Silicon Valley wants Wall Street to make some room in the IPO market for the new generation of retail investors.

Robinhood Markets Inc. and Social Finance Inc. have recently launched new services that will let individuals start investing directly in initial public offerings, an inherently risky part of the U.S. equity markets known for day-one price pops that some retail investors have been clamoring to access.

Retail investors have grown as a portion of U.S. stock trading, thanks to the coronavirus pandemic. Behind the two brokerages' IPO products is a question that has persisted across Wall Street and Washington for years: Should retail investors be able to invest in an IPO on day one at the opening price, just as BlackRock Inc., T. Rowe Price Group Inc. and other Wall Street giants have been able to for decades?

Wealthy individuals with at least $100,000 or so in assets can already buy into IPOs through some retail brokerages such as Fidelity Investments and The Charles Schwab Corp. Company insiders and their friends and families all have access to IPOs, with issuers commonly allocating shares for them through "directed share" programs. And some, like Airbnb Inc., have rewarded their customers and gig workers by allocating them shares. But wider access to the IPO market for individuals has remained limited, until now.

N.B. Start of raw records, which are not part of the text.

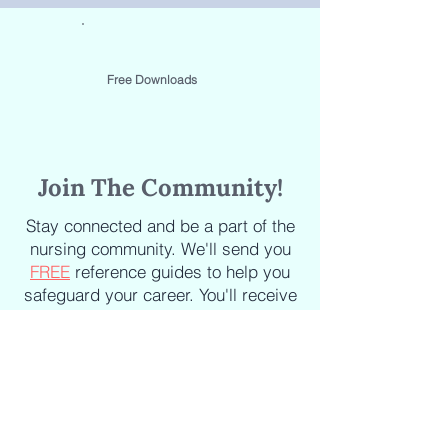
Free Downloads
Join The Community!
Stay connected and be a part of the
nursing community. We'll send you
FREE
reference guides to help you
safeguard your career. You'll receive
the latest updates on new courses,
new books, industry news and
articles delivered straight to your
inbox.
Staying informed about the latest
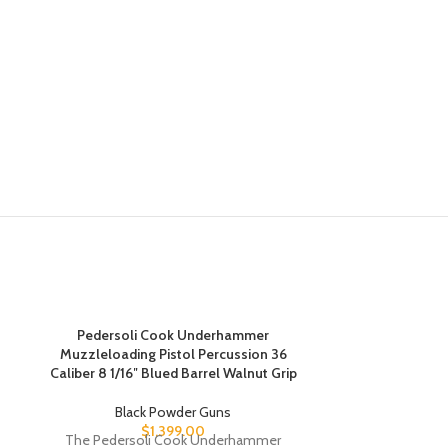
Pedersoli Cook Underhammer
Muzzleloading Pistol Percussion 36
Pedersoli Kod
Caliber 8 1/16″ Blued Barrel Walnut Grip
Barrel M
Black Powder Guns
Bla
$
1,399.00
The Pedersoli Cook Underhammer
In the 19th c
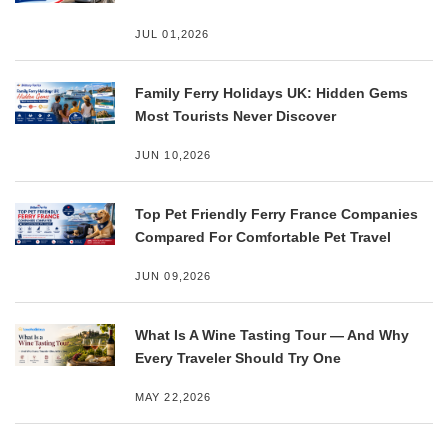
JUL 01,2026
Family Ferry Holidays UK: Hidden Gems
Most Tourists Never Discover
JUN 10,2026
Top Pet Friendly Ferry France Companies
Compared For Comfortable Pet Travel
JUN 09,2026
What Is A Wine Tasting Tour — And Why
Every Traveler Should Try One
MAY 22,2026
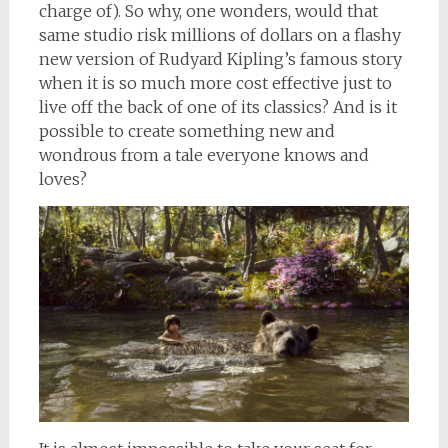
charge of). So why, one wonders, would that
same studio risk millions of dollars on a flashy
new version of Rudyard Kipling’s famous story
when it is so much more cost effective just to
live off the back of one of its classics? And is it
possible to create something new and
wondrous from a tale everyone knows and
loves?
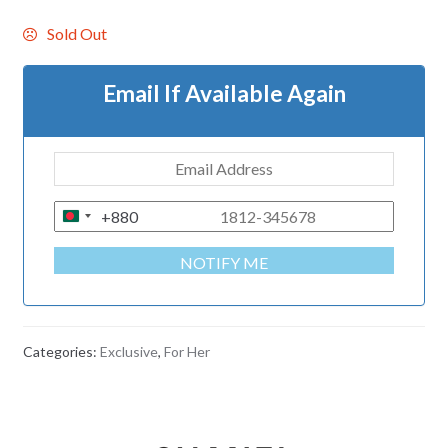
Sold Out
Email If Available Again
+880
B
A
NOTIFY ME
N
G
L
A
Categories:
Exclusive
,
For Her
D
E
S
H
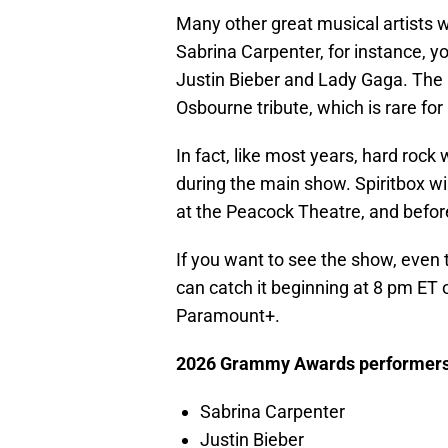
Many other great musical artists wi
Sabrina Carpenter, for instance, y
Justin Bieber and Lady Gaga. The
Osbourne tribute, which is rare for
In fact, like most years, hard rock
during the main show. Spiritbox wi
at the Peacock Theatre, and befor
If you want to see the show, even
can catch it beginning at 8 pm ET
Paramount+.
2026 Grammy Awards performers
Sabrina Carpenter
Justin Bieber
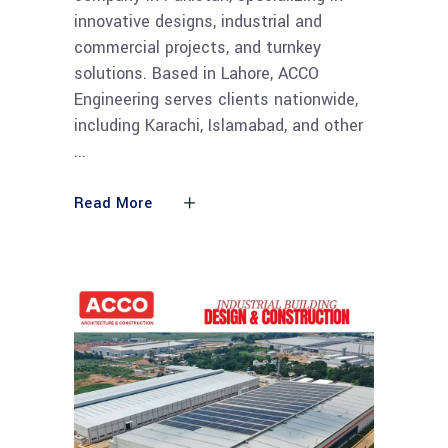
innovative designs, industrial and
commercial projects, and turnkey
solutions. Based in Lahore, ACCO
Engineering serves clients nationwide,
including Karachi, Islamabad, and other
Read More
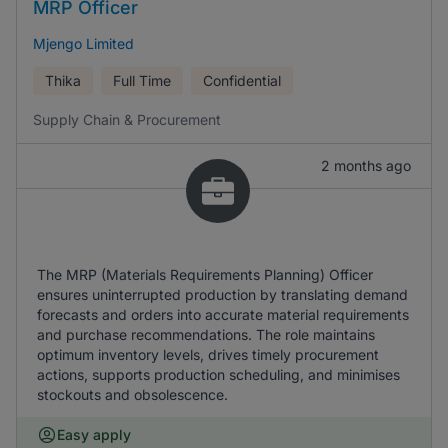
MRP Officer
Mjengo Limited
Thika
Full Time
Confidential
Supply Chain & Procurement
2 months ago
The MRP (Materials Requirements Planning) Officer
ensures uninterrupted production by translating demand
forecasts and orders into accurate material requirements
and purchase recommendations. The role maintains
optimum inventory levels, drives timely procurement
actions, supports production scheduling, and minimises
stockouts and obsolescence.
Easy apply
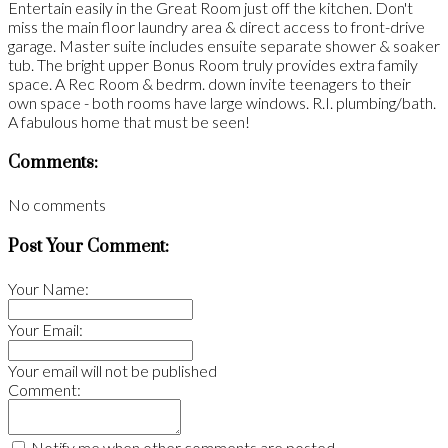
Entertain easily in the Great Room just off the kitchen. Don't
miss the main floor laundry area & direct access to front-drive
garage. Master suite includes ensuite separate shower & soaker
tub. The bright upper Bonus Room truly provides extra family
space. A Rec Room & bedrm. down invite teenagers to their
own space - both rooms have large windows. R.I. plumbing/bath.
A fabulous home that must be seen!
Comments:
No comments
Post Your Comment:
Your Name:
Your Email:
Your email will not be published
Comment:
Notify me when other comments are posted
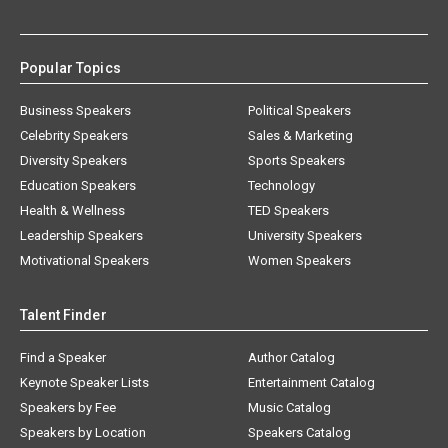
Popular Topics
Business Speakers
Political Speakers
Celebrity Speakers
Sales & Marketing
Diversity Speakers
Sports Speakers
Education Speakers
Technology
Health & Wellness
TED Speakers
Leadership Speakers
University Speakers
Motivational Speakers
Women Speakers
Talent Finder
Find a Speaker
Author Catalog
Keynote Speaker Lists
Entertainment Catalog
Speakers by Fee
Music Catalog
Speakers by Location
Speakers Catalog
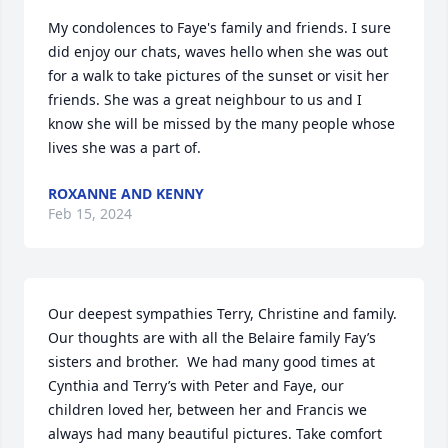
My condolences to Faye's family and friends. I sure 
did enjoy our chats, waves hello when she was out 
for a walk to take pictures of the sunset or visit her 
friends. She was a great neighbour to us and I 
know she will be missed by the many people whose 
lives she was a part of.
ROXANNE AND KENNY
Feb 15, 2024
Our deepest sympathies Terry, Christine and family. 
Our thoughts are with all the Belaire family Fay’s 
sisters and brother.  We had many good times at 
Cynthia and Terry’s with Peter and Faye, our 
children loved her, between her and Francis we 
always had many beautiful pictures. Take comfort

"Companies are realizing in the post-pandemic environment that retail investors can drive significant performance in their stock prices," Rosenblatt Securities Managing Director Vikas Shah said in an interview. "In a way, if the company has the right business model, you cannot have bigger cheerleaders than your own customers."

Both Robinhood and SoFi are partnering with investment banks to receive allocations of soon-to-be public stocks that their customers can purchase. SoFi has said it will help underwrite some offerings too, giving it more control over how to allocate the shares.

The first test of broader IPO access came May 27 with the New York Stock Exchange listing of FIGS Inc. The California-based healthcare clothing retailer said in its registration statement that it expected up to 1%, or a little more than 250,000 shares, of its IPO to be purchased by Robinhood customers. FIGS shares took off after opening for trading and ended their first day in the public market up 36.5% at $30.02.

With more than 13 million Robinhood customers at last count, the FIGS allocation was small. A maximum of only 2% of Robinhood's customers would have been able to buy a single share in the IPO, a fact that shows just how hard it could be for the brokerages to break open the IPO market for retail investors when investment bankers looking to satisfy their institutional clients remain in charge, said University of Florida finance professor Jay Ritter.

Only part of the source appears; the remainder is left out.